C’est ce que rapporte le Bureau d’enquête de l’État .
L'acte d'accusation a déjà été transmis au tribunal.
D'après l'enquête, cet ancien employé, alors qu'il travaillait pour un service de police à Zaporijia, avait accès à un portail d'État fermé contenant des informations sur les personnes décédées et leurs proches.
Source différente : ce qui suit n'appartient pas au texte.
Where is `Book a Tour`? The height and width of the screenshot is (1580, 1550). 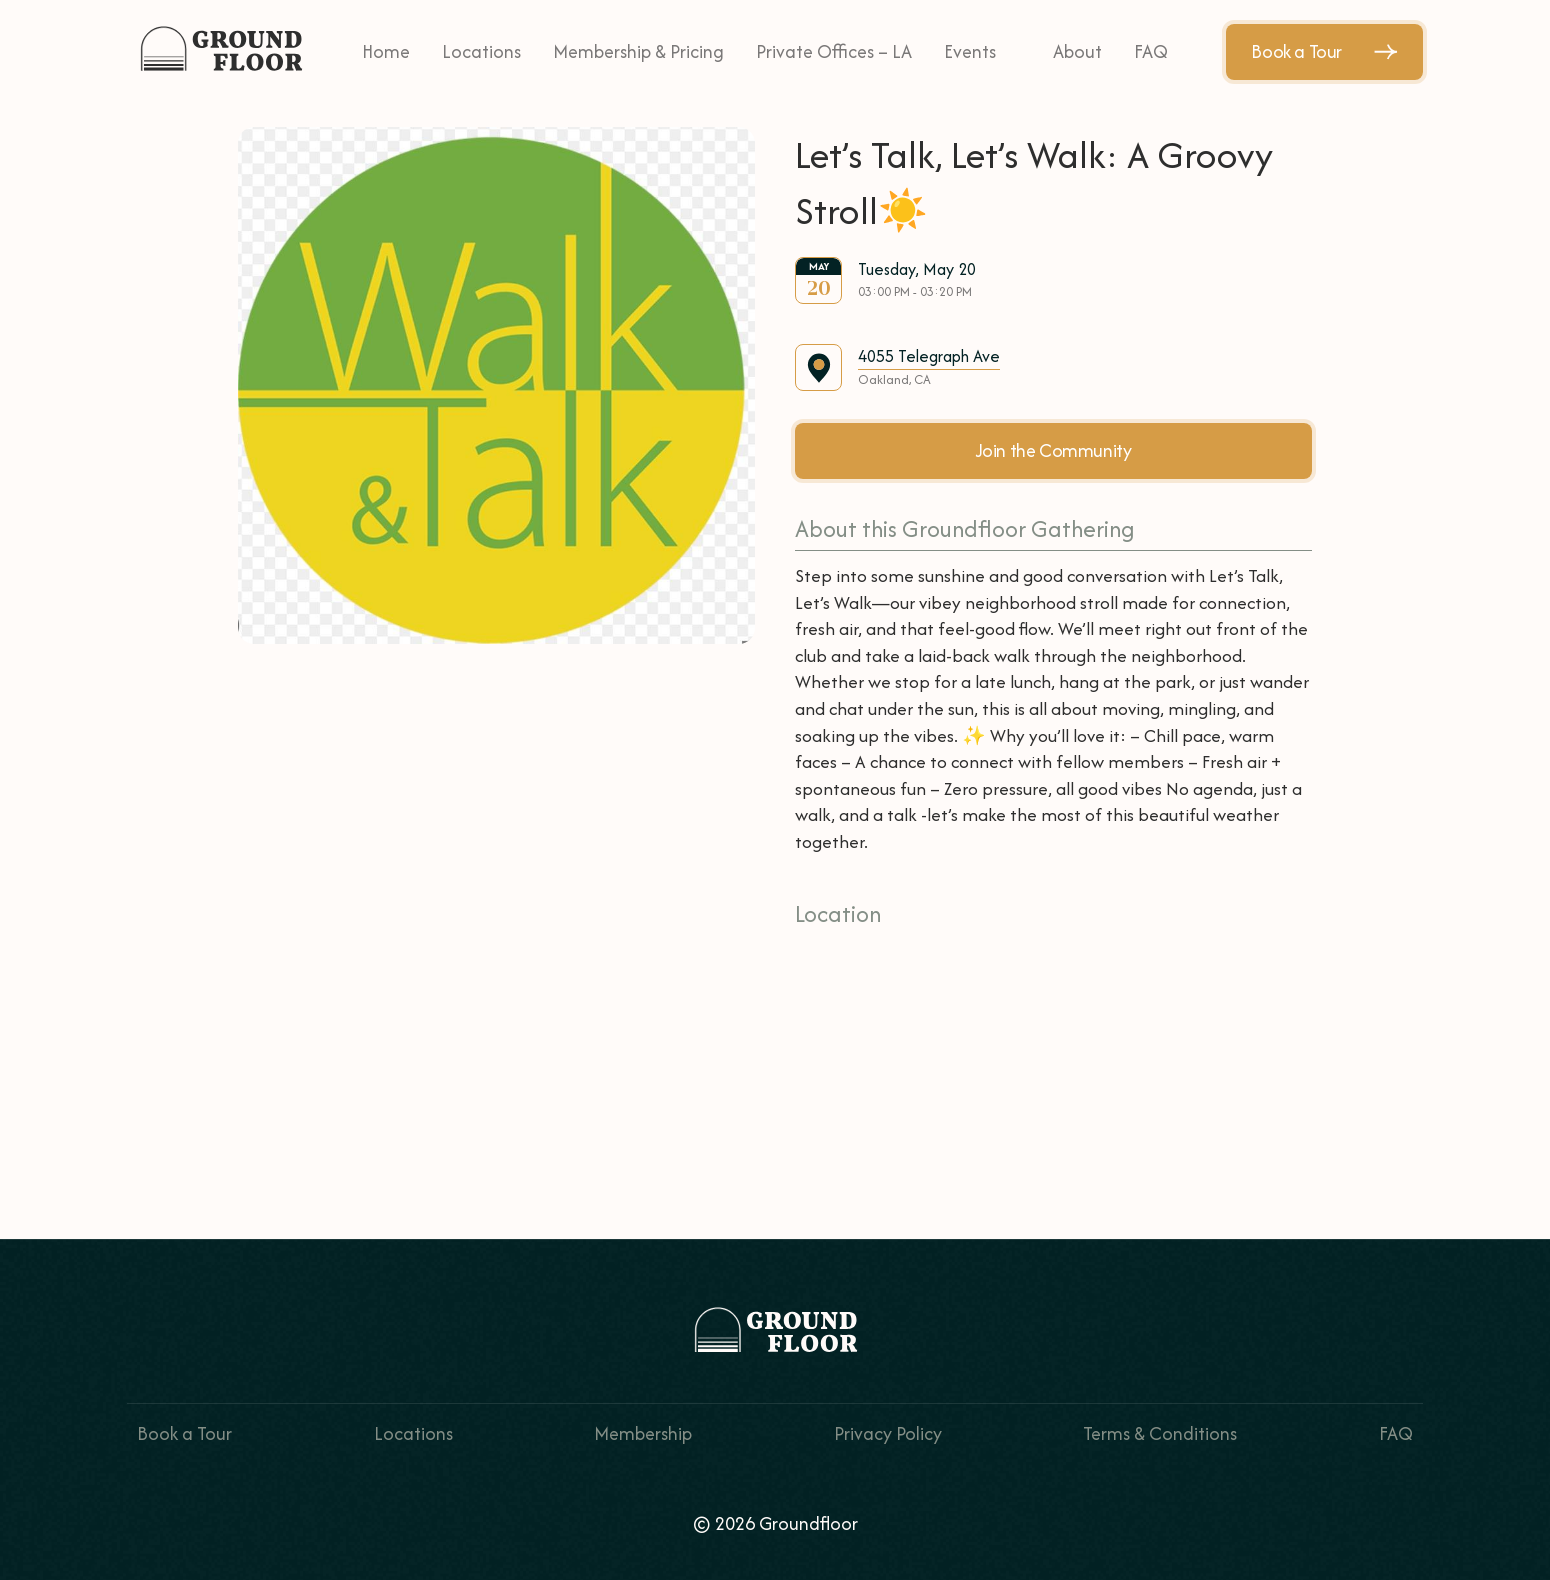 Book a Tour is located at coordinates (1324, 51).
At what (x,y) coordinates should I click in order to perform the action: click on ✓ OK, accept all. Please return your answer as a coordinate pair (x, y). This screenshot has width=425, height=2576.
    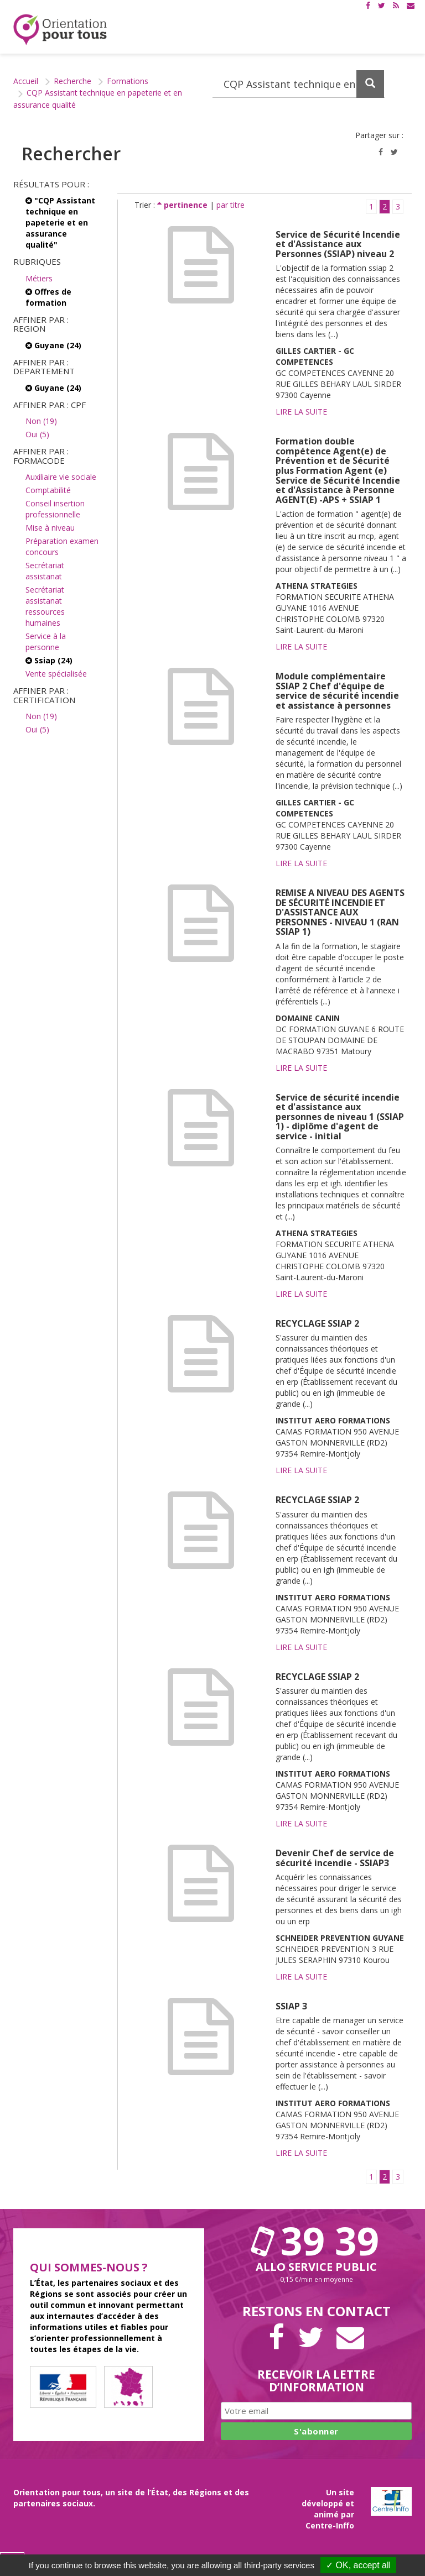     Looking at the image, I should click on (358, 2565).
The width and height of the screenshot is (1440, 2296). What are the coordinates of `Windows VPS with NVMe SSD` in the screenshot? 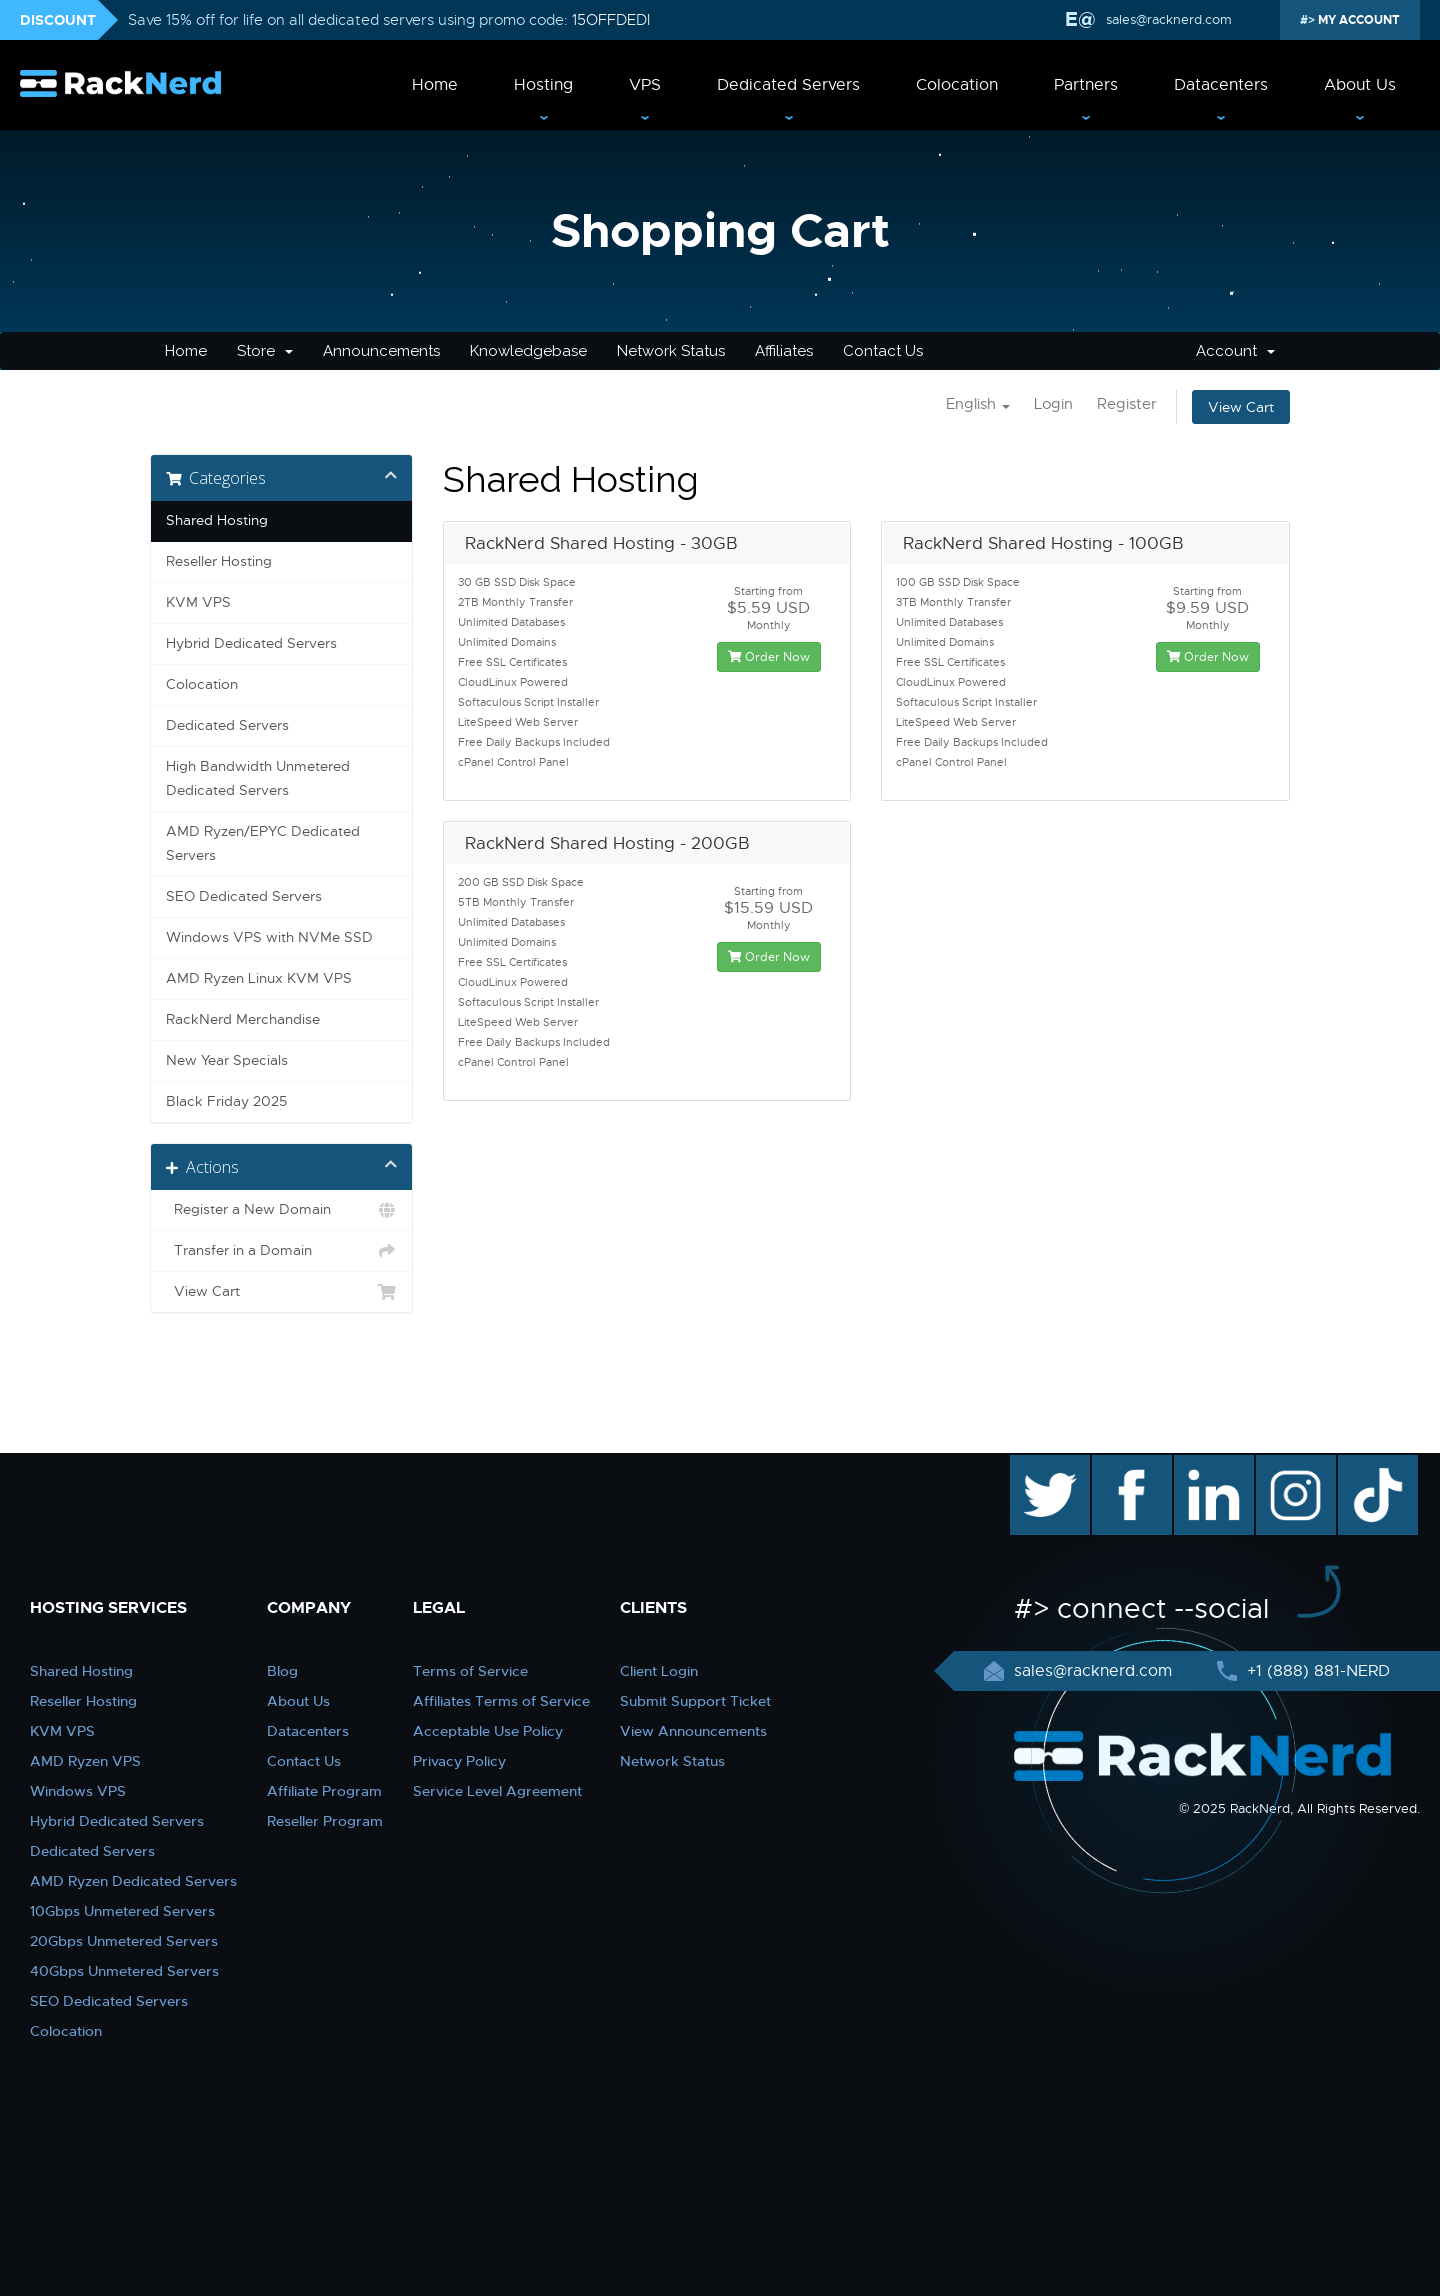 It's located at (269, 937).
Profitant de cet accès, il a vendu ces données, notamment des numéros de téléphone, à des représentants d'entreprises de pompes funèbres.
Dès réception de ces informations, les entrepreneurs ont immédiatement contacté les proches du défunt et leur ont proposé leurs services.
Pour que le système fonctionne sans interruption, l'ancien agent des forces de l'ordre a impliqué sa femme, en lui fournissant un identifiant et un mot de passe pour accéder à la base de données fermée.
Au total, plus de 300 cas de transmission d'informations confidentielles ont été enregistrés.
Le prévenu a été inculpé en vertu de la partie 1 de l'article 361-2 et de la partie 1 de l'article 182 du Code pénal (diffusion non autorisée d'informations confidentielles et collecte, utilisation et diffusion illégales d'informations confidentielles concernant une personne).
Les articles prévoient une peine pouvant aller jusqu'à deux ans d'emprisonnement.
Le suspect a déjà été remis en liberté par les forces de l'ordre.
Un délit similaire avait déjà été mis au jour à Mykolaïv, où deux agents des forces de l'ordre avaient également vendu des informations concernant des citoyens décédés à une entreprise de pompes funèbres.